109. The computer program product of claim 106 wherein selecting one or more timestamp-ordered subsequences from within the new sequence comprises selecting the new sequence as a timestamp-ordered subsequence.
110. The computer program product of claim 106 wherein identifying one or more subsequences of the sequence of tokens further comprises, prior to associating any reading subsequence with an inclusive range of timestamps, merging together, without duplication, any overlapping reading subsequences that are not nested, with each result of such merging being itself considered a reading subsequence.
111. The computer program product of claim 106 wherein identifying one or more subsequences of the sequence of tokens further comprises, prior to associating each reading subsequence with an inclusive range of timestamps:
for each reading subsequence, stringing together the tokens contained in the reading sequence, in order, with zero or more delimiters inserted between tokens.

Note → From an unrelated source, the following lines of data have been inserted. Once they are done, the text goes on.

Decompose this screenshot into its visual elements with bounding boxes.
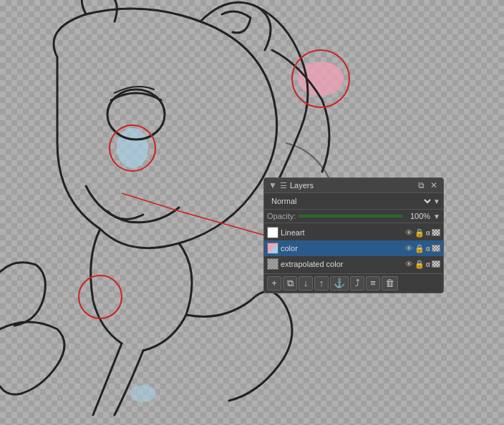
opacity-arrow: ▼	[433, 212, 440, 220]
layer-alpha-icon-color[interactable]: α	[426, 245, 430, 253]
move-down-button[interactable]: ↓	[299, 276, 313, 290]
duplicate-layer-button[interactable]: ⧉	[283, 276, 297, 290]
move-up-button[interactable]: ↑	[314, 276, 329, 290]
blend-mode-row: Normal ▼	[264, 193, 443, 210]
layer-alpha-icon-lineart[interactable]: α	[426, 229, 430, 237]
layers-list: Lineart 👁 🔒 α color 👁 🔒 α extrapolated c…	[264, 223, 443, 273]
layers-toolbar: + ⧉ ↓ ↑ ⚓ ⤴ ≡ 🗑	[264, 273, 443, 293]
layer-lock-icon-lineart[interactable]: 🔒	[415, 228, 425, 238]
svg-point-1	[117, 128, 148, 168]
opacity-slider[interactable]	[299, 215, 402, 218]
layer-icons-lineart: 👁 🔒 α	[405, 228, 440, 238]
layers-panel: ▼ ☰ Layers ⧉ ✕ Normal ▼ Opacity: 100% ▼ …	[263, 177, 444, 293]
layer-eye-icon-extrapolated[interactable]: 👁	[405, 260, 413, 268]
layer-alpha-lock-color	[432, 245, 440, 252]
layer-thumb-lineart	[267, 227, 278, 238]
opacity-row: Opacity: 100% ▼	[264, 210, 443, 223]
layer-eye-icon-color[interactable]: 👁	[405, 244, 413, 253]
layer-name-extrapolated: extrapolated color	[281, 260, 403, 268]
layer-alpha-lock-lineart	[432, 229, 440, 236]
layers-collapse-icon[interactable]: ▼	[268, 180, 277, 190]
delete-layer-button[interactable]: 🗑	[382, 276, 398, 290]
layers-float-button[interactable]: ⧉	[417, 180, 426, 190]
layer-thumb-color	[267, 243, 278, 254]
layer-icons-extrapolated: 👁 🔒 α	[405, 260, 440, 269]
layers-panel-title: Layers	[290, 181, 314, 190]
export-layer-button[interactable]: ⤴	[350, 276, 364, 290]
layers-header-left: ▼ ☰ Layers	[268, 180, 314, 190]
anchor-button[interactable]: ⚓	[330, 276, 349, 290]
opacity-label: Opacity:	[267, 212, 296, 220]
blend-mode-arrow: ▼	[433, 197, 440, 205]
blend-mode-select[interactable]: Normal	[267, 195, 433, 207]
layer-alpha-icon-extrapolated[interactable]: α	[426, 260, 430, 268]
layer-name-lineart: Lineart	[281, 228, 403, 237]
layer-properties-button[interactable]: ≡	[366, 276, 380, 290]
layers-panel-header: ▼ ☰ Layers ⧉ ✕	[264, 178, 443, 193]
layers-panel-icon: ☰	[280, 181, 287, 190]
svg-point-2	[130, 385, 156, 402]
layer-thumb-extrapolated	[267, 258, 278, 270]
layer-row-color[interactable]: color 👁 🔒 α	[264, 240, 443, 256]
layer-row-lineart[interactable]: Lineart 👁 🔒 α	[264, 225, 443, 240]
layer-name-color: color	[281, 244, 403, 253]
layers-header-right: ⧉ ✕	[417, 180, 439, 190]
layer-eye-icon-lineart[interactable]: 👁	[405, 228, 413, 237]
layer-lock-icon-color[interactable]: 🔒	[415, 244, 425, 253]
layer-row-extrapolated[interactable]: extrapolated color 👁 🔒 α	[264, 256, 443, 272]
layer-icons-color: 👁 🔒 α	[405, 244, 440, 253]
opacity-value: 100%	[405, 212, 430, 220]
layers-close-button[interactable]: ✕	[429, 180, 439, 190]
layer-lock-icon-extrapolated[interactable]: 🔒	[415, 260, 425, 269]
add-layer-button[interactable]: +	[267, 276, 281, 290]
layer-alpha-lock-extrapolated	[432, 260, 440, 268]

112. The computer program product of claim 99 wherein the processing further comprises displaying, highlighting, bolding, italicizing, or otherwise visually indicating at least one of the one or more subsequences of the sequence of tokens through a graphical user interface (GUI).
113. The computer program product of claim 99 wherein timestamps correspond to audio data and wherein the processing further comprises:
loading, pausing, or causing to start to play through one or more speakers a segment of the audio data that corresponds to part or all of a respective range of timestamps associated with at least one of the one or more subsequences.
114. The computer program product of claim 99 wherein timestamps correspond to audio data and wherein the processing further comprises:
displaying, highlighting, bolding, italicizing, or otherwise visually indicating at least one of the one or more subsequences of the sequence of tokens through a graphical user interface (GUI); and
loading, pausing, or causing to start to play through one or more speakers a segment of the audio data that corresponds to part or all of a respective range of timestamps associated with at least one of the one or more subsequences.
115. The computer program product of claim 99 wherein a first portion of the processing is performed by a first computing device, and a second portion of the processing is performed by a second computing device remote from the first computing device.